◆ WORK ORDER:
Copy every line of the data in which the word "фотографии" occurs.

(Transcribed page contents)
::::::::

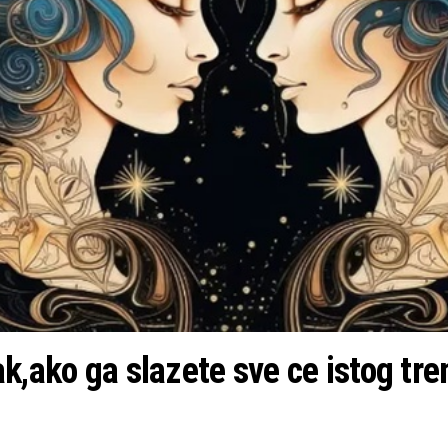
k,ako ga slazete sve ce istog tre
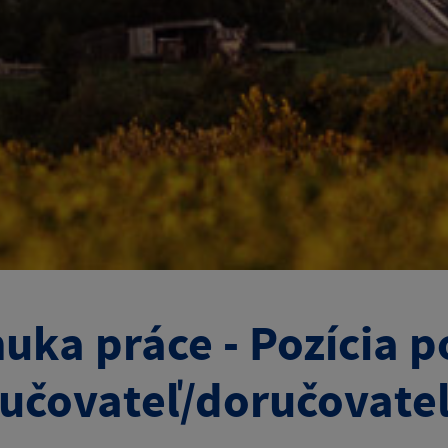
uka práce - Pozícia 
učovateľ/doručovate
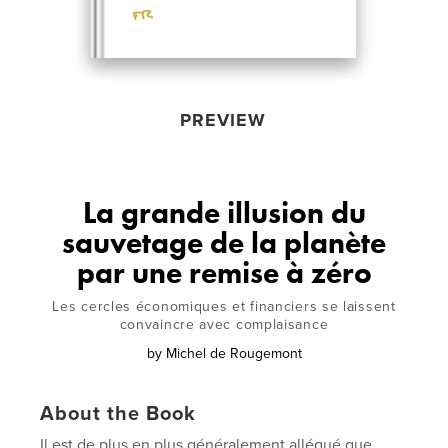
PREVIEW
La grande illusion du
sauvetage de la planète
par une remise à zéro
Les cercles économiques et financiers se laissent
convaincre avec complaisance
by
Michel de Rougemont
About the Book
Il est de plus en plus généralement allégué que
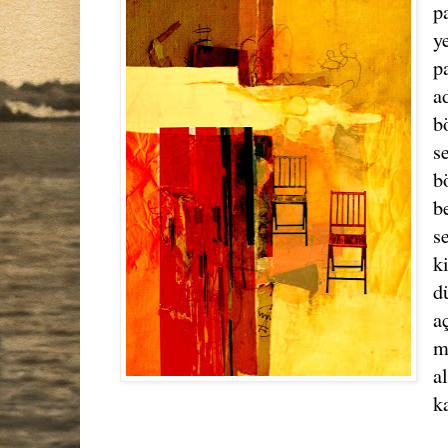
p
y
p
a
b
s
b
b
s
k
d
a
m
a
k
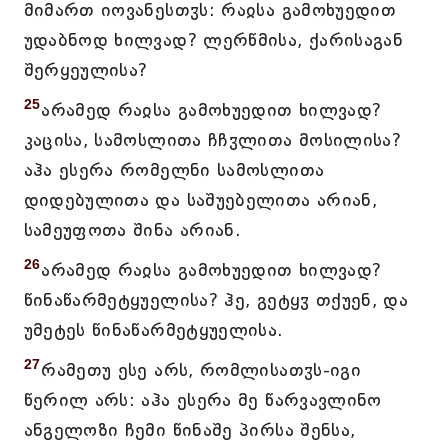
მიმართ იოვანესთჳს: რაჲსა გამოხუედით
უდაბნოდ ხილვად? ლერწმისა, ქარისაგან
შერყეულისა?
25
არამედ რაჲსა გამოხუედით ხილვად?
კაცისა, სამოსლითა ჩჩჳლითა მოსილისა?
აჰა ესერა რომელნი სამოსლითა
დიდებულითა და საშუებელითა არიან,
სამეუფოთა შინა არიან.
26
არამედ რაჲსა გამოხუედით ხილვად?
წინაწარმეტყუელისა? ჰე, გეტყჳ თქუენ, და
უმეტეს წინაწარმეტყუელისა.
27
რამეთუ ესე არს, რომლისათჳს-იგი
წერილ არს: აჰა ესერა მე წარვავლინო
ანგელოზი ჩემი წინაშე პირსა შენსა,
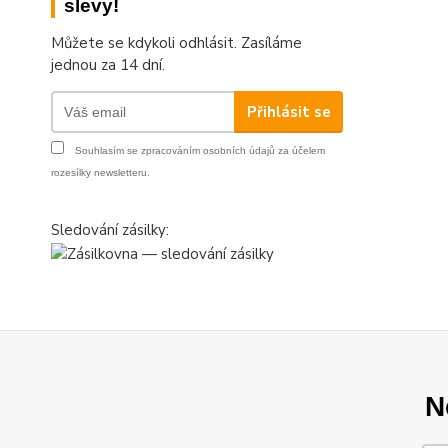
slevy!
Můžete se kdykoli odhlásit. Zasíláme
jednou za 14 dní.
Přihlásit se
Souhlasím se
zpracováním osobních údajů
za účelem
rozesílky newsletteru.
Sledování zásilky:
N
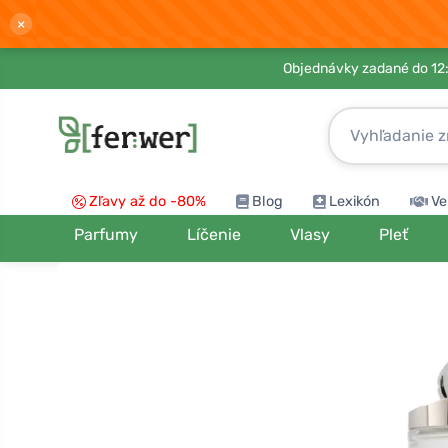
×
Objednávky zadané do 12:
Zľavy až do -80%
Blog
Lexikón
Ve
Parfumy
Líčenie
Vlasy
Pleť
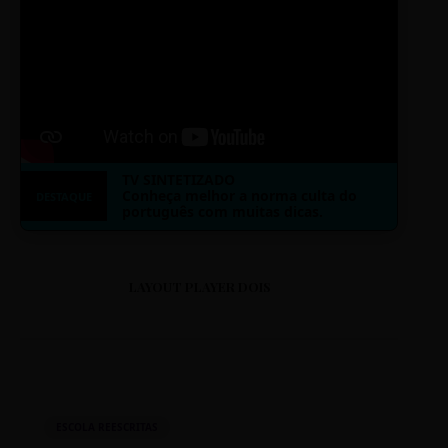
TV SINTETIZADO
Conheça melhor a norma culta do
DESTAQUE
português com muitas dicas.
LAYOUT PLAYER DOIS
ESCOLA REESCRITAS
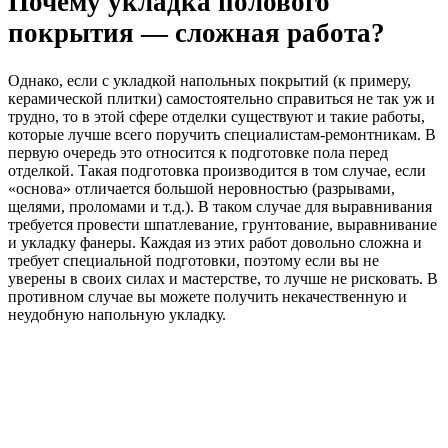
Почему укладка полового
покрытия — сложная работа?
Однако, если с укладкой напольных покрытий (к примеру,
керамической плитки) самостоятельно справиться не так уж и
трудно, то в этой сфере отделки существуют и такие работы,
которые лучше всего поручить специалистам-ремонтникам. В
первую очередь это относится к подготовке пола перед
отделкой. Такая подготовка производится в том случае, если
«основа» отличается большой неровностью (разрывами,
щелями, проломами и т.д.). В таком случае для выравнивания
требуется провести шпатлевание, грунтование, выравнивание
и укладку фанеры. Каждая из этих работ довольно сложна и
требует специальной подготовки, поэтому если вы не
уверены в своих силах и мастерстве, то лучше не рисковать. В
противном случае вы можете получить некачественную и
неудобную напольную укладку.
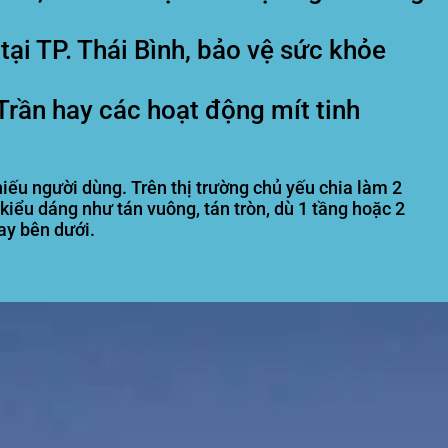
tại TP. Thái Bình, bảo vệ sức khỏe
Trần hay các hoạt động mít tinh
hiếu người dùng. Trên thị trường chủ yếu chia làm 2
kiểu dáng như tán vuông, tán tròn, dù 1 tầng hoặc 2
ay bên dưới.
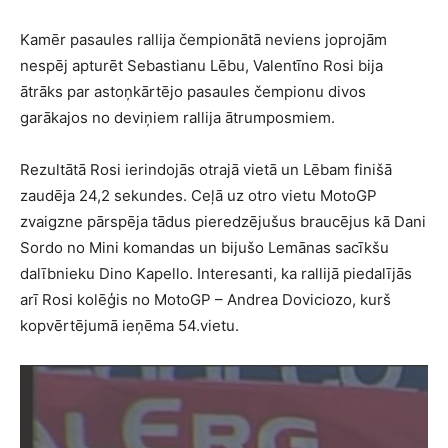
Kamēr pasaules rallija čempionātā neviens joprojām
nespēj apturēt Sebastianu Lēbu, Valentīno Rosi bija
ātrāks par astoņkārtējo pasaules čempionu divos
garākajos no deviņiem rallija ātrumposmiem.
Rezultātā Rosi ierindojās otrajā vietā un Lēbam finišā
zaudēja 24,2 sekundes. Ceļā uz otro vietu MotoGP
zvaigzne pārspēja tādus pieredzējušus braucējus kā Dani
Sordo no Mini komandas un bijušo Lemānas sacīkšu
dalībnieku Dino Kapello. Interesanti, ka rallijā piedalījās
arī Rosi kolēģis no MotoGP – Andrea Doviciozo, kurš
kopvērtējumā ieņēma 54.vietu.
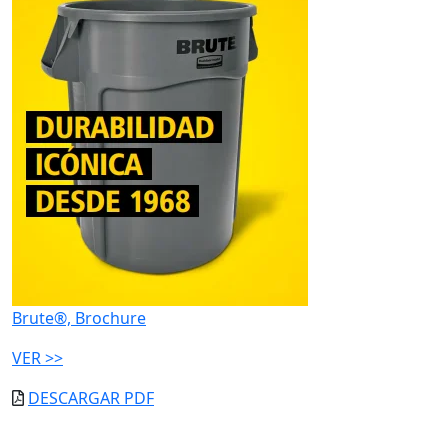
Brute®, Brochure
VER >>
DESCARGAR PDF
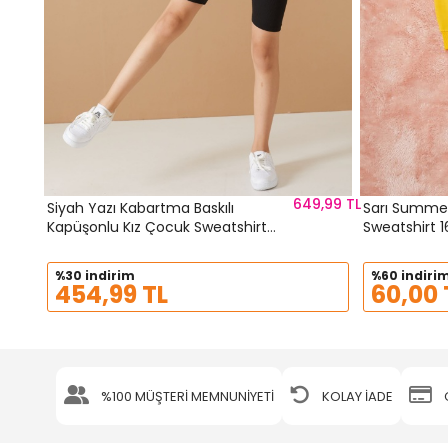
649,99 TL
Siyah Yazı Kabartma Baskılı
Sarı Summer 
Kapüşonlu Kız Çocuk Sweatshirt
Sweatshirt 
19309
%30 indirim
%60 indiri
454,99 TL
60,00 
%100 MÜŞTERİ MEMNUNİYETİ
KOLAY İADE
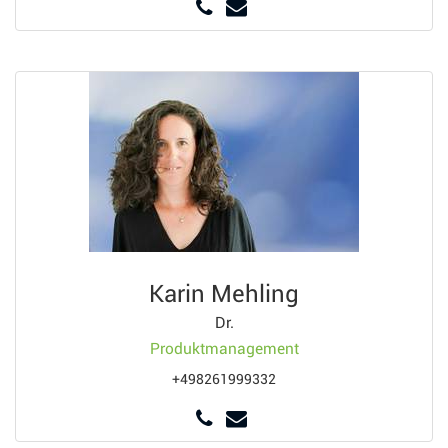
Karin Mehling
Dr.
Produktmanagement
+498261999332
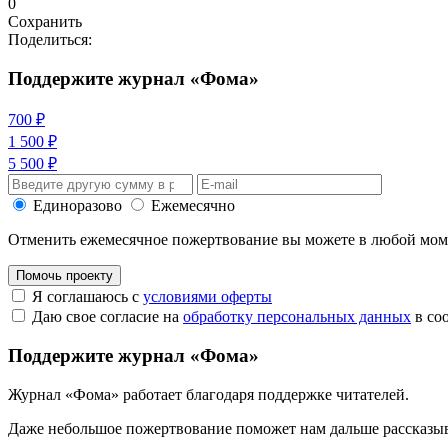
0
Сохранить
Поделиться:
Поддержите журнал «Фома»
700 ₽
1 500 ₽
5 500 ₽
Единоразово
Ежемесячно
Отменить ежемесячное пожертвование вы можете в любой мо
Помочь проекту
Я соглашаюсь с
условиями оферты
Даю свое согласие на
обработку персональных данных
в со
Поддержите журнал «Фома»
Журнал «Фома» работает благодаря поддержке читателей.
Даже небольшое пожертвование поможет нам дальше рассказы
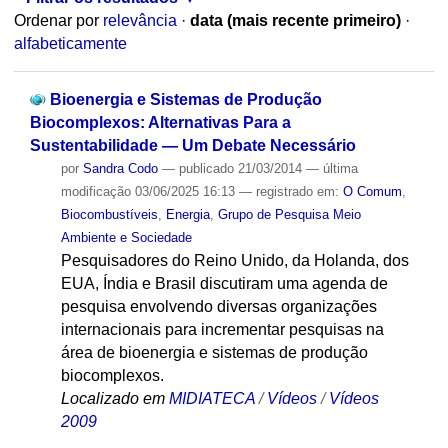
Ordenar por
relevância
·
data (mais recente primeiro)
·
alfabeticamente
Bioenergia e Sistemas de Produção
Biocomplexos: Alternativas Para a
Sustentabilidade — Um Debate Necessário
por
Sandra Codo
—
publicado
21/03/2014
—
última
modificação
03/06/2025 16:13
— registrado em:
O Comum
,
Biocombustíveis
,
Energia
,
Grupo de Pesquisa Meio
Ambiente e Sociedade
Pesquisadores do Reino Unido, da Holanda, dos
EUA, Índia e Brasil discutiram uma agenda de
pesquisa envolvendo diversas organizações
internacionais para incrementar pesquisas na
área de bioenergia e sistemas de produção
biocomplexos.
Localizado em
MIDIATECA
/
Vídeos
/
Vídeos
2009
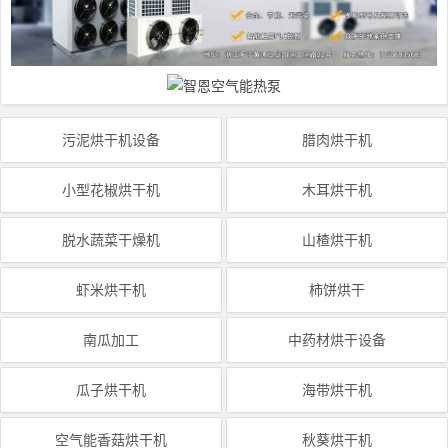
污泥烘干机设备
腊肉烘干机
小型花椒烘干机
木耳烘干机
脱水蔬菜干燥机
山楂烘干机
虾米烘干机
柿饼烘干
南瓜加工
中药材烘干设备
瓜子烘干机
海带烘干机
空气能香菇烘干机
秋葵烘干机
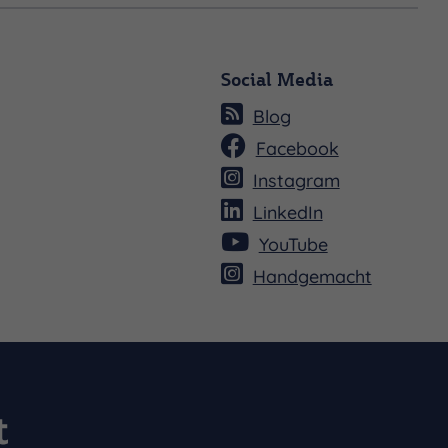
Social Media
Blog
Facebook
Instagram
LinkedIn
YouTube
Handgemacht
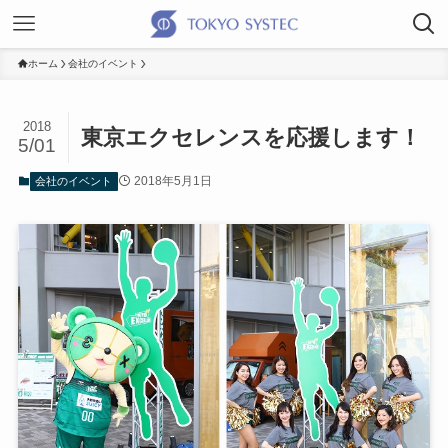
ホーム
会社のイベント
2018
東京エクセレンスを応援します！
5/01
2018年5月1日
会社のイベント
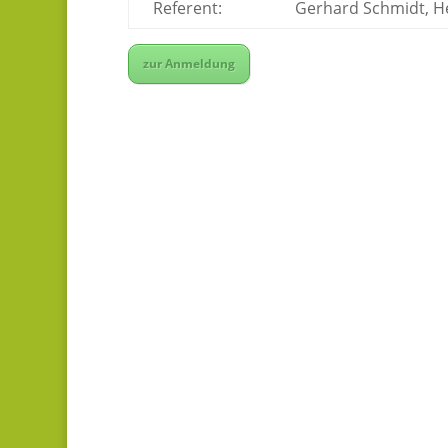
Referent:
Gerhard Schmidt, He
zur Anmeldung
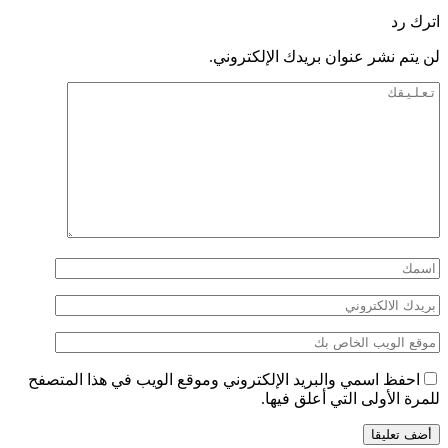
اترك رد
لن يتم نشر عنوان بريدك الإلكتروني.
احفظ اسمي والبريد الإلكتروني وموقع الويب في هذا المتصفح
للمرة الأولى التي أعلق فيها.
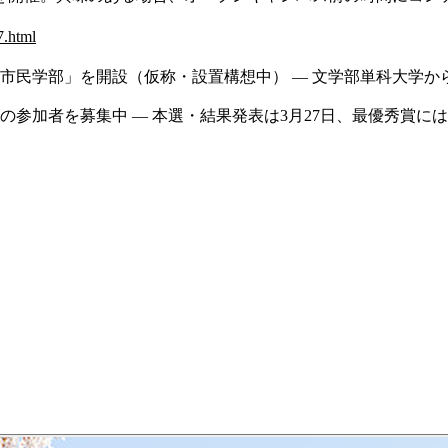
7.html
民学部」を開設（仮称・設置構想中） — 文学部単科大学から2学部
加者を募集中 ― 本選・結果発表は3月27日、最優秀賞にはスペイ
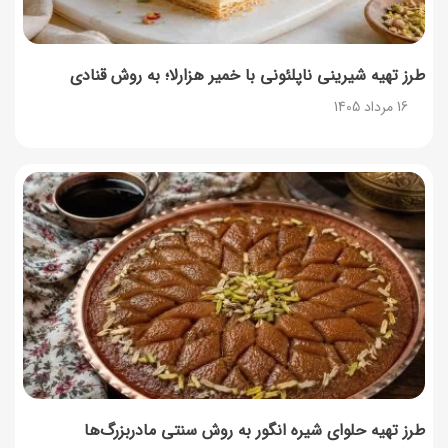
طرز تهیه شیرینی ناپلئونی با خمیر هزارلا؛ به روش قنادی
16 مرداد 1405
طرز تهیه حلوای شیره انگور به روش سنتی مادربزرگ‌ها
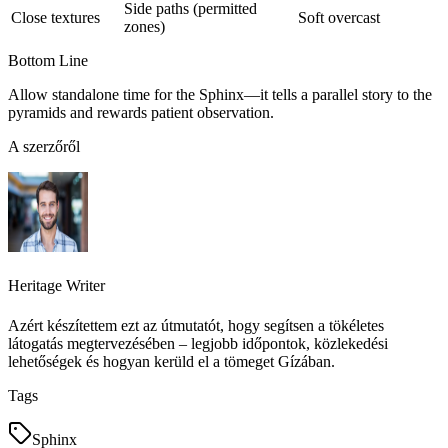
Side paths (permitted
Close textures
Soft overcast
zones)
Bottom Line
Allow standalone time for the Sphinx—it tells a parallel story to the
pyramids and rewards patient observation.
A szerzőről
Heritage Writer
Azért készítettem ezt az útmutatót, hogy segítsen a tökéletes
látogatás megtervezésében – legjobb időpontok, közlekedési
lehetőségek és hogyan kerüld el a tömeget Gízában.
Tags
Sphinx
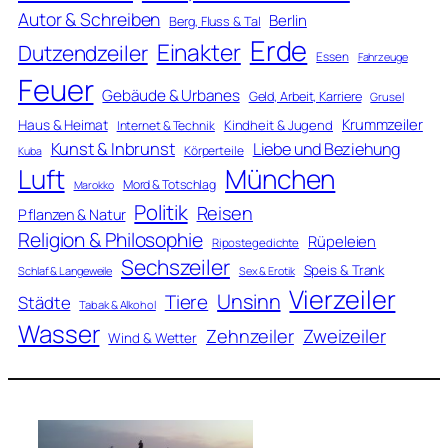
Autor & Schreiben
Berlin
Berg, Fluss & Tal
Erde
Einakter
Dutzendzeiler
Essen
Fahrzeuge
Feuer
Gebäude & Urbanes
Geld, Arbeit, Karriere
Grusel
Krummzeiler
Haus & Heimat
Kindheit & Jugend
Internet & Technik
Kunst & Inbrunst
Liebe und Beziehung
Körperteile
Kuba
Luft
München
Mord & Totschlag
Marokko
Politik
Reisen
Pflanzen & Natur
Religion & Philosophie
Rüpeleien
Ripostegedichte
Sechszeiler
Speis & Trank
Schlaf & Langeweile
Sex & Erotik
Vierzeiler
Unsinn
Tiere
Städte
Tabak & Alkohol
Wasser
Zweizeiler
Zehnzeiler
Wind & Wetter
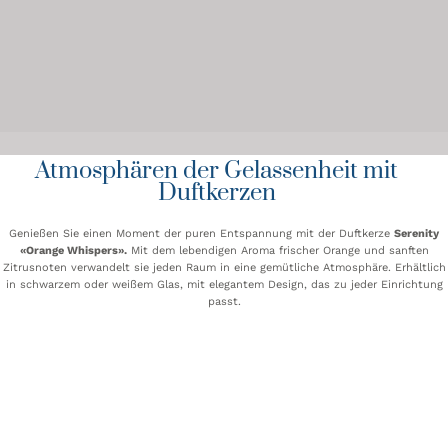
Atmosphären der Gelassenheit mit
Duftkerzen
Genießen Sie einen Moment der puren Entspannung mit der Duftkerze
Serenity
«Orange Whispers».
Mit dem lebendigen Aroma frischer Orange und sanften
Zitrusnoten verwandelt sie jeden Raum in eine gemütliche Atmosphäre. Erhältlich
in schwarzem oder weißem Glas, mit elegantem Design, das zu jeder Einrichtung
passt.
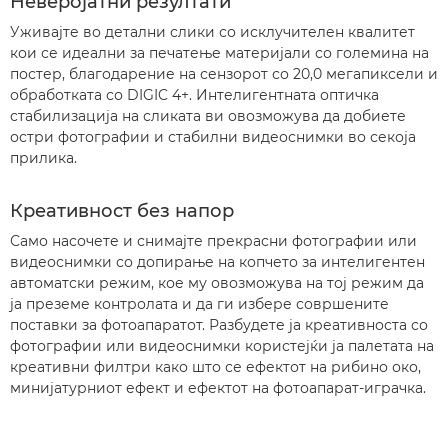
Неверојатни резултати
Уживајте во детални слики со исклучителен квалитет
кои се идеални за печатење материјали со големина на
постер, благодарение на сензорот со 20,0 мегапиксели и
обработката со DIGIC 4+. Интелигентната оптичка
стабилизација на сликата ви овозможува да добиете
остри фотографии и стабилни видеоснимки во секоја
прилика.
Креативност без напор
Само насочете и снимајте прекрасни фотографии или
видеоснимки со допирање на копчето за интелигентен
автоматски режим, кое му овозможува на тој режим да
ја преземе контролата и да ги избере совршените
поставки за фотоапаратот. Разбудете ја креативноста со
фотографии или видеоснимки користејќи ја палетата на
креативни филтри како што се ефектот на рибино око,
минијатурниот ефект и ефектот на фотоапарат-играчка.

::::::::

◆ RESPONSE TO THIS TASK:
остри фотографии и стабилни видеоснимки во секоја
Само насочете и снимајте прекрасни фотографии или
фотографии или видеоснимки користејќи ја палетата на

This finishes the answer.